> Task statement
Please print every record below exactly as it reads.
Start of Block
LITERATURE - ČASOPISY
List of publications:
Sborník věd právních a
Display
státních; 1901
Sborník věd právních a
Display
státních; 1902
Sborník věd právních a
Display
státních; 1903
End of Block
> The answer
LITERATURE - ČASOPISY
List of publications:
Sborník věd právních a
Display
státních; 1901
Sborník věd právních a
Display
státních; 1902
Sborník věd právních a
Display
státních; 1903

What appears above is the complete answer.